Hi Sharon , your encouraging words are really a blessing to me . Yes, I know the devil is a LIAR, and I know God put him under our feet for a reason, to CRUSH him. He gets sometimes he gets the best of me when I am weak because I let him . Please pray for me to ALWAYS turn to the Bible and read God’s promises when these doubts come , because when I do it helps me know that no matter what I am going through God is with me and the devil CANNOT win. God has not answered my prayers yet , but I know that I am blessed ,and the “ Delays are NOT Denials”. I will keep praying, praising, and thanking Him as I wait. Thank you again for all you in Jesus name .God Bless!,❤️
I k ow that the devil is the father of lies, but my struggle is not feeling like I am saved even thought I went forward during an invitation as a child (around age 11, I think) at a revival to receive Christ as my Savior, I didn’t get baptized because the preachers talked to my parents (who were Methodist but not active at all in the church) instead of me, and when I asked what baptism was, they told me it was joining the Baptist church and I didn’t know if I wanted to be a Baptist, I was told they didn’t believe in dancing, which I thought sounded fun. Then I started hearing about the second coming and got scared I wasn’t saved so went forward again at a revival, but no one followed up with me. In college, I read scripture that made me think I wasn’t saved if I wasn’t baptized so I talked to a preacher ( I was very nervous, awkward, and introverted) and got baptized. During this time, I was also a dating a guy I shouldn’t have been dating and doing things I shouldn’t have been doing but was not courageous enough to get out of, because his family made me feel more loved than my own did, years later as an adult, I prayed and got baptized again to try to get things right with God, but still no peace. I get so angry at God about this, and scared I’ve committed blasphemy. I know I suffer from OCD, but not sure if that is the problem (maybe moral scrupulousity). I feel like so many devotions are geared toward those who are already saved Christians, and don’t really talk about what to do if you haven’t made that choice and don’t have the Holy Spirit I you.. The scriptures often seem to be talking about those already saved, but what if someone isn’t? I want to be saved so badly and know without a doubt that I am and have peace, but it seems elusive to me and I don’t. Know what’s wrong with me.
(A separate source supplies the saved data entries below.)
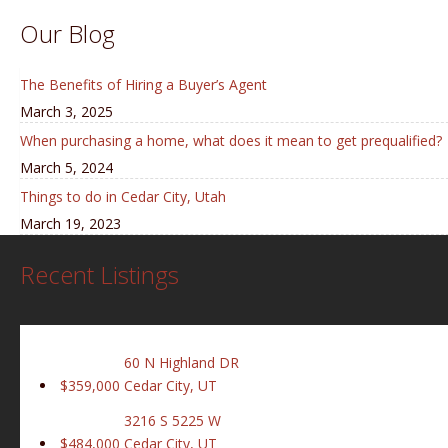
Our Blog
The Benefits of Hiring a Buyer’s Agent
March 3, 2025
When purchasing a home, what does it mean to get prequalified?
March 5, 2024
Things to do in Cedar City, Utah
March 19, 2023
Recent Listings
60 N Highland DR
$359,000
Cedar City, UT
3216 S 5225 W
$484,000
Cedar City, UT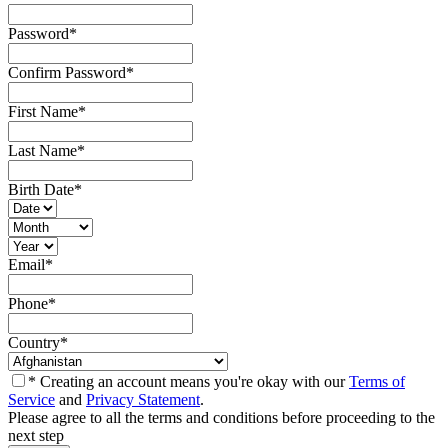
Password
*
Confirm Password
*
First Name
*
Last Name
*
Birth Date
*
Email
*
Phone
*
Country
*
* Creating an account means you're okay with our
Terms of
Service
and
Privacy Statement
.
Please agree to all the terms and conditions before proceeding to the
next step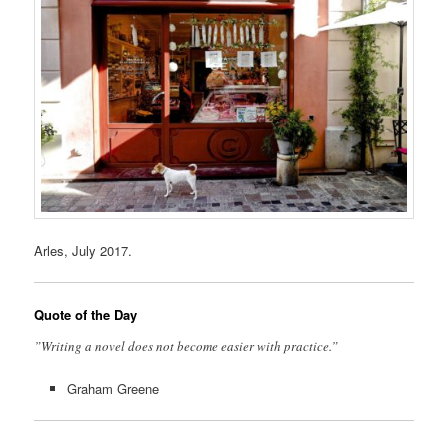
Arles, July 2017.
Quote of the Day
”Writing a novel does not become easier with practice.”
Graham Greene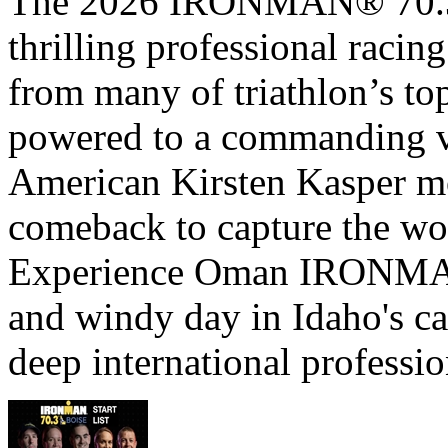
The 2026 IRONMAN® 70.3® 
thrilling professional raci
from many of triathlon’s t
powered to a commanding vi
American Kirsten Kasper mo
comeback to capture the w
Experience Oman IRONMAN 
and windy day in Idaho's ca
deep international professio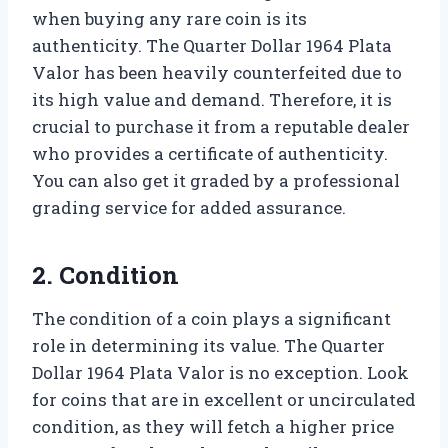
when buying any rare coin is its
authenticity. The Quarter Dollar 1964 Plata
Valor has been heavily counterfeited due to
its high value and demand. Therefore, it is
crucial to purchase it from a reputable dealer
who provides a certificate of authenticity.
You can also get it graded by a professional
grading service for added assurance.
2. Condition
The condition of a coin plays a significant
role in determining its value. The Quarter
Dollar 1964 Plata Valor is no exception. Look
for coins that are in excellent or uncirculated
condition, as they will fetch a higher price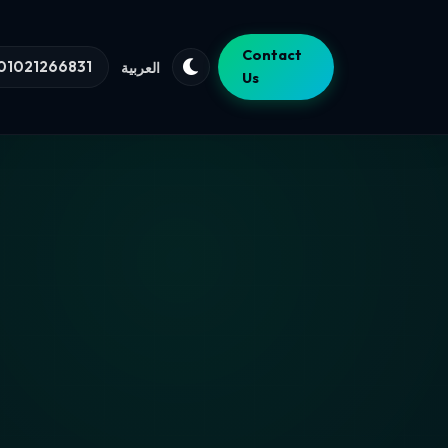
Contact
01021266831
العربية
Us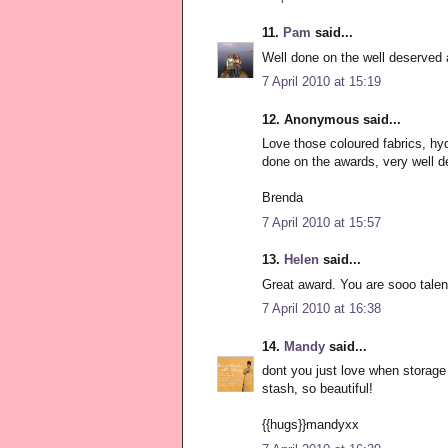
11.
Pam
said...
Well done on the well deserved 
7 April 2010 at 15:19
12. Anonymous said...
Love those coloured fabrics, hy
done on the awards, very well d
Brenda
7 April 2010 at 15:57
13.
Helen
said...
Great award. You are sooo talen
7 April 2010 at 16:38
14.
Mandy
said...
dont you just love when storage 
stash, so beautiful!
{{hugs}}mandyxx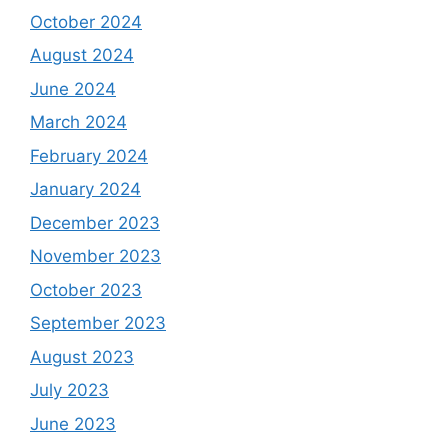
October 2024
August 2024
June 2024
March 2024
February 2024
January 2024
December 2023
November 2023
October 2023
September 2023
August 2023
July 2023
June 2023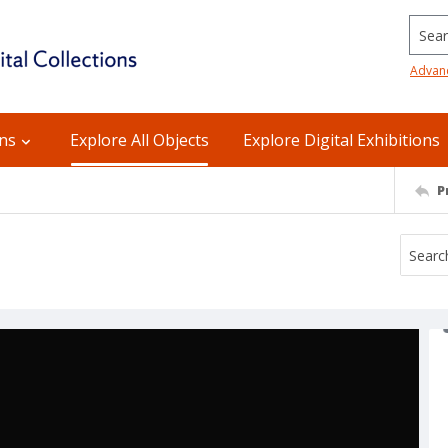
Searc
Advan
ons
Explore All Objects
Explore Digital Exhibitions
P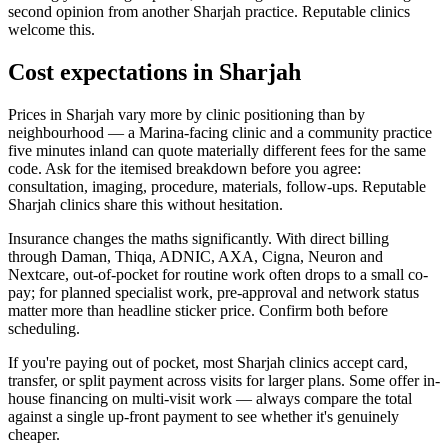
second opinion from another Sharjah practice. Reputable clinics
welcome this.
Cost expectations in Sharjah
Prices in Sharjah vary more by clinic positioning than by
neighbourhood — a Marina-facing clinic and a community practice
five minutes inland can quote materially different fees for the same
code. Ask for the itemised breakdown before you agree:
consultation, imaging, procedure, materials, follow-ups. Reputable
Sharjah clinics share this without hesitation.
Insurance changes the maths significantly. With direct billing
through Daman, Thiqa, ADNIC, AXA, Cigna, Neuron and
Nextcare, out-of-pocket for routine work often drops to a small co-
pay; for planned specialist work, pre-approval and network status
matter more than headline sticker price. Confirm both before
scheduling.
If you're paying out of pocket, most Sharjah clinics accept card,
transfer, or split payment across visits for larger plans. Some offer in-
house financing on multi-visit work — always compare the total
against a single up-front payment to see whether it's genuinely
cheaper.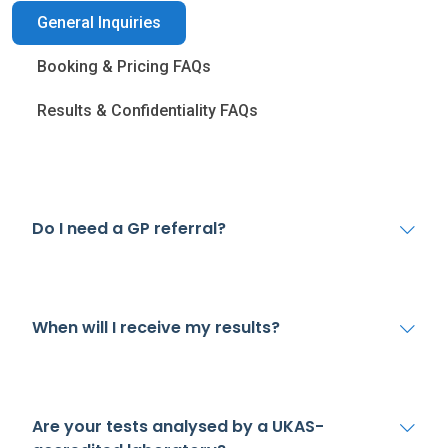
General Inquiries
Booking & Pricing FAQs
Results & Confidentiality FAQs
Do I need a GP referral?
When will I receive my results?
Are your tests analysed by a UKAS-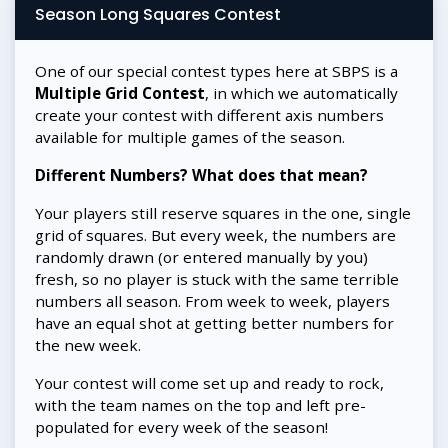
Season Long Squares Contest
One of our special contest types here at SBPS is a
Multiple Grid Contest
, in which we automatically
create your contest with different axis numbers
available for multiple games of the season.
Different Numbers? What does that mean?
Your players still reserve squares in the one, single
grid of squares. But every week, the numbers are
randomly drawn (or entered manually by you)
fresh, so no player is stuck with the same terrible
numbers all season. From week to week, players
have an equal shot at getting better numbers for
the new week.
Your contest will come set up and ready to rock,
with the team names on the top and left pre-
populated for every week of the season!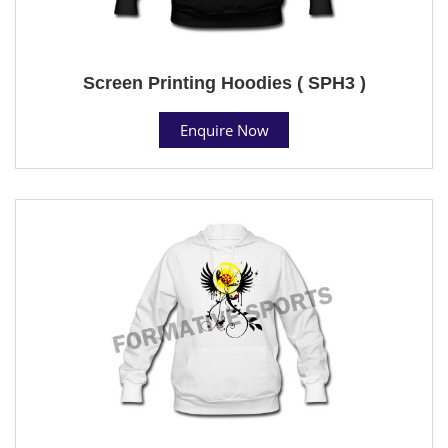
Screen Printing Hoodies ( SPH3 )
Enquire Now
Awesome word as always which speaks to my heart. The devil is a liar and a deceiver who desires for us to feel less about who we are. I have been there and now know who I am and I walk in the authority and word of my Lord and Savior.
Thanks Sharon for reminding me once again that Jesus is in my boat.
The verse “I will never leave you nor forsake you” is a promise God will never go back on.
And no matter our circumstances God will a way.
God bless everyone who shared a comment I have been blessed reading them.